:: Assigned task ::
Line by line, copy the records below exactly.

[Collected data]
- Opening Delimiter -

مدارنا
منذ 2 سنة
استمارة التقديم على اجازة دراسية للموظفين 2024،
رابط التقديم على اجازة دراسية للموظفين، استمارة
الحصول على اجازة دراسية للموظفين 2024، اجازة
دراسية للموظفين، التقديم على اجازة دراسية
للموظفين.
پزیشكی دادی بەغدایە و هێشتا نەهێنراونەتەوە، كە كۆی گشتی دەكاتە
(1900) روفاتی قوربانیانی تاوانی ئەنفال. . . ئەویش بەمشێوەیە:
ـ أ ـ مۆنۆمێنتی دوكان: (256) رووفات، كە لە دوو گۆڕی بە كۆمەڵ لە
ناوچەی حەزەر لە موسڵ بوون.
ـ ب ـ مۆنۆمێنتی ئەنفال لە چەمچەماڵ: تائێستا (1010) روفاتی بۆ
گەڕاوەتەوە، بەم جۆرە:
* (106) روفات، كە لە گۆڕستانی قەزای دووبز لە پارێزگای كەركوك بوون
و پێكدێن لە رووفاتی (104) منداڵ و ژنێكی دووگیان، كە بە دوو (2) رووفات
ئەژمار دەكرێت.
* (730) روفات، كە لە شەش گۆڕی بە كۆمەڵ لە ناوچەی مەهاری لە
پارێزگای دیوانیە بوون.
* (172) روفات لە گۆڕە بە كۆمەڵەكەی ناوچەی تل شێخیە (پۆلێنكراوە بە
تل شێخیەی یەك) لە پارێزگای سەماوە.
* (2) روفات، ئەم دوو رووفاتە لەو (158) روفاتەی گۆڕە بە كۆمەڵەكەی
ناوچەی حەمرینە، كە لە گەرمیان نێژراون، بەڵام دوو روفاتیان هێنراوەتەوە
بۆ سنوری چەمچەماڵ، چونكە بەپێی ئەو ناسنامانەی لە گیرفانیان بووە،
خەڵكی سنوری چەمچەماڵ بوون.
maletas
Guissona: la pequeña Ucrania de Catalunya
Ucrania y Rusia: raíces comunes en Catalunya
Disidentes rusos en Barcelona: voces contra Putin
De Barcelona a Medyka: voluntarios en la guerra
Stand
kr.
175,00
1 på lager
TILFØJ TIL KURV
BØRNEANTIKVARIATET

- Closing Delimiter -

:: Completed exercise ::
مدارنا
منذ 2 سنة
استمارة التقديم على اجازة دراسية للموظفين 2024،
رابط التقديم على اجازة دراسية للموظفين، استمارة
الحصول على اجازة دراسية للموظفين 2024، اجازة
دراسية للموظفين، التقديم على اجازة دراسية
للموظفين.
پزیشكی دادی بەغدایە و هێشتا نەهێنراونەتەوە، كە كۆی گشتی دەكاتە
(1900) روفاتی قوربانیانی تاوانی ئەنفال. . . ئەویش بەمشێوەیە:
ـ أ ـ مۆنۆمێنتی دوكان: (256) رووفات، كە لە دوو گۆڕی بە كۆمەڵ لە
ناوچەی حەزەر لە موسڵ بوون.
ـ ب ـ مۆنۆمێنتی ئەنفال لە چەمچەماڵ: تائێستا (1010) روفاتی بۆ
گەڕاوەتەوە، بەم جۆرە:
* (106) روفات، كە لە گۆڕستانی قەزای دووبز لە پارێزگای كەركوك بوون
و پێكدێن لە رووفاتی (104) منداڵ و ژنێكی دووگیان، كە بە دوو (2) رووفات
ئەژمار دەكرێت.
* (730) روفات، كە لە شەش گۆڕی بە كۆمەڵ لە ناوچەی مەهاری لە
پارێزگای دیوانیە بوون.
* (172) روفات لە گۆڕە بە كۆمەڵەكەی ناوچەی تل شێخیە (پۆلێنكراوە بە
تل شێخیەی یەك) لە پارێزگای سەماوە.
* (2) روفات، ئەم دوو رووفاتە لەو (158) روفاتەی گۆڕە بە كۆمەڵەكەی
ناوچەی حەمرینە، كە لە گەرمیان نێژراون، بەڵام دوو روفاتیان هێنراوەتەوە
بۆ سنوری چەمچەماڵ، چونكە بەپێی ئەو ناسنامانەی لە گیرفانیان بووە،
خەڵكی سنوری چەمچەماڵ بوون.
maletas
Guissona: la pequeña Ucrania de Catalunya
Ucrania y Rusia: raíces comunes en Catalunya
Disidentes rusos en Barcelona: voces contra Putin
De Barcelona a Medyka: voluntarios en la guerra
Stand
kr.
175,00
1 på lager
TILFØJ TIL KURV
BØRNEANTIKVARIATET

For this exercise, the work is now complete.